One commenter proposed that a State can only remove NSR requirements if 
the continued implementation of the program would interfere with 
progress or timely attainment, or if the State demonstrates that it is 
no longer feasible to implement the program.
    b. Response
    Many comments received on our proposal support our understanding of 
how States account for growth within attainment demonstrations. We 
address comments related to specific SIP demonstrations in section 
III.C.4. of today's preamble.
    As explained in detail in our April 4, 2004 proposal (70 FR 17023-
17025), we conclude that States are not relying on major NSR to 
generate emissions reductions in the State's attainment modeling. The 
growth projection methods used in preparing attainment demonstrations 
and the 8-hour major NSR program requirements will provide overlapping 
assurances that removing the 1-hour major NSR program from the SIP, 
will not interfere with RFP or attainment in any 8-hour nonattainment 
area. Basing an area's major NSR program requirements on its 
classification under the 8-hour standard assures that emissions 
increases from major stationary sources are mitigated and provide an 
ample margin of safety against poor State planning in areas with more 
severe air quality problems. Accordingly, we find that removing major 
NSR program requirements from the SIP based on an area's previous 
classification under the 1-hour standard will not violate section 
110(l) of the Act.
    We disagree with commenters that our own policy requires a case-by-
case, fact-specific review in each circumstance to determine whether 
the requirements of section 110(l) of the Act are met. Although we have 
generally conducted case-by-case reviews of SIP changes, we have not 
always required a detailed analysis for every element within the 
requested change. For

[[Page 39421]]

example, when we approved revisions to the Illinois SIP, commenters 
objected to Illinois' removal of lowest achievable emission rate (LAER) 
and offset requirements, and NOX (RACT) requirements as a 
relaxation of the SIP. Commenters based their objections on the fact 
that neither Illinois or the EPA conducted a modeling demonstration 
showing that these requirements were not needed for attainment. We 
concluded that modeling was not needed to show that these measures were 
not needed for attainment because Illinois did not rely on 
NOX (reasonably available control technology) RACT to attain 
the ozone standard, and all sources already implementing major NSR 
requirements were required to retain these controls. (68 FR 25458-9). 
Where the record supports generalized determinations on compliance with 
section 110(l), we conclude that it is appropriate for us to make them.
    Moreover, our actions today are consistent with the guidance we 
issued for approving State SIP changes to remove the dual source 
definition from State SIPs. In 1981, we revised the major NSR 
regulations to allow a State to adopt a plantwide definition of 
stationary source in its nonattainment NSR program. (46 FR 50766). 

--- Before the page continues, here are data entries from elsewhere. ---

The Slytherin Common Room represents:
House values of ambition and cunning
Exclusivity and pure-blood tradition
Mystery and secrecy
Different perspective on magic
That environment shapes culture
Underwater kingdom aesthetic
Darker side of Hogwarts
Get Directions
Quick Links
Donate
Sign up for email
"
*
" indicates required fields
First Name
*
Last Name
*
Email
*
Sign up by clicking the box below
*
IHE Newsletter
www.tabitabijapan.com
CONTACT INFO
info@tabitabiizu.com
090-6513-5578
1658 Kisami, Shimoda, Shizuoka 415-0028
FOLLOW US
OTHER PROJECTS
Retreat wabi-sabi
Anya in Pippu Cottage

Previously, our regulations required a dual definition of stationary 
source (including both the entire plant and individual emissions 
units). We predicted that use of a plantwide definition would bring 
fewer plant modifications into the nonattainment permitting process, 
but emphasized that this change would not interfere with RFP and timely 
attainment because States remained under an independent obligation to 
demonstrate attainment and maintenance of the NAAQS. (46 FR 50767).
    We determined that our action was consistent with Congress' intent 
that States are to play the primary role in pollution control and 
Congress' desire that States retain the maximum possible flexibility to 
balance environmental and economic concerns in designing plans to clean 
up nonattainment areas. Although section 110(l) was added to the Act in 
1990, prior to that date EPA required States, pursuant to section 
110(a)(3)(A), to demonstrate that revisions to an implementation plan 
would not interfere with the ability of an area to attain the NAAQS. 

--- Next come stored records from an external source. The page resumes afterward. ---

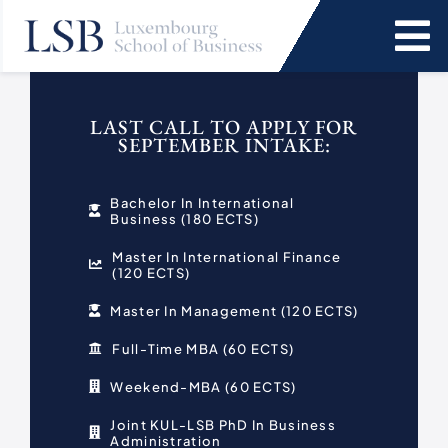
Skip
to
To
content
Na
Programs
LAST CALL TO APPLY FOR
SEPTEMBER INTAKE:
News and Events
Bachelor In International
Business (180 ECTS)
Services
Master In International Finance
(120 ECTS)
Faculty and Research
Master In Management (120 ECTS)
Full-Time MBA (60 ECTS)
About Us
Weekend-MBA (60 ECTS)
SEARCH
Joint KUL-LSB PhD In Business
Administration
FOR: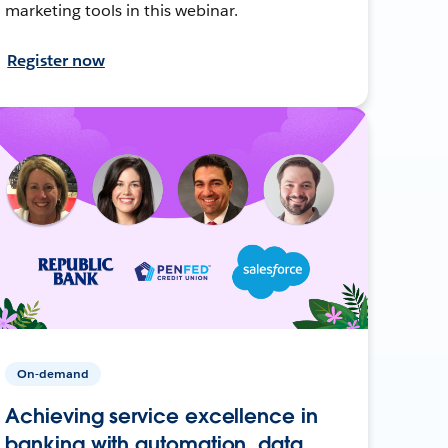
marketing tools in this webinar.
Register now
On-demand
Achieving service excellence in
banking with automation, data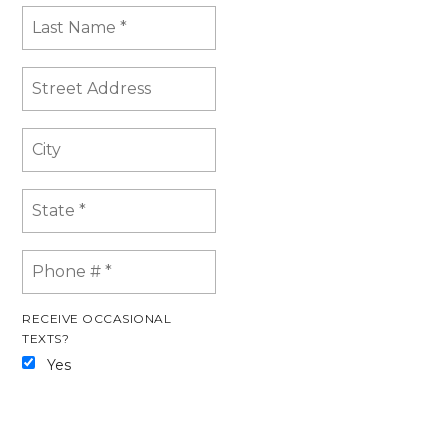
RECEIVE OCCASIONAL
TEXTS?
Yes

See Navistar Int'l Transp. Corp. v. EPA, 941 F.2d 1339, 1342 (6th Cir. 
1991). When we revised our regulations to allow States to adopt the 
plantwide definition of stationary source, we determined that States 
that adopt the less inclusive stationary source definition, would have 
to demonstrate that their plans continue to demonstrate RFP and 
attainment only if the State relied on emissions reductions that it 
projected would result from the dual source definition in its 
attainment planning. (46 FR 50767; Memorandum from J. Craig Potter, 
Assistant Administrator for Air and Radiation to Director, Air 
Management Division Regions I, III, V and IX, et al., ``Plantwide 
Definition of Major Stationary Sources of Air Pollution,'' February 27, 
1987).
    Today, we have determined that with the exception of one 
jurisdiction,\7\ discussed below, no State or local entity has 
accounted in the past for any emissions reductions relating to the 
higher offset ratios and lower major source thresholds under the NSR 
program within their attainment demonstrations. Accordingly, consistent 
with our policy for demonstrating RFP and attainment established in 
1981, no State need submit an individual demonstration to satisfy the 
requirements of section 110(l) related to RFP and attainment.

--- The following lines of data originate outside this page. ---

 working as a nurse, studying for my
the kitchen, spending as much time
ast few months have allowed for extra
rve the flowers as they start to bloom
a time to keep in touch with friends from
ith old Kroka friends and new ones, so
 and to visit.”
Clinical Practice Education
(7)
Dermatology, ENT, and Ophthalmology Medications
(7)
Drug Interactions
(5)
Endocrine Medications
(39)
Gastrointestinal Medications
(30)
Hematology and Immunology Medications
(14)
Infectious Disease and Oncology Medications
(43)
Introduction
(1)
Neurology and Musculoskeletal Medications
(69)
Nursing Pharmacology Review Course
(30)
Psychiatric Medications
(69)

---------------------------------------------------------------------------

    \7\ We are referring to South Coast Air Quality Management 
District. There are several other State and local agencies, 
including some in California, in which the classification under the 
8-hour standard is lower than that under the 1-hour standard. We are 
not aware of any of these agencies relying on the major stationary 
source thresholds or the offset ratios under the 1-hour 
classification to assure RFP or attain the 1-hour standard.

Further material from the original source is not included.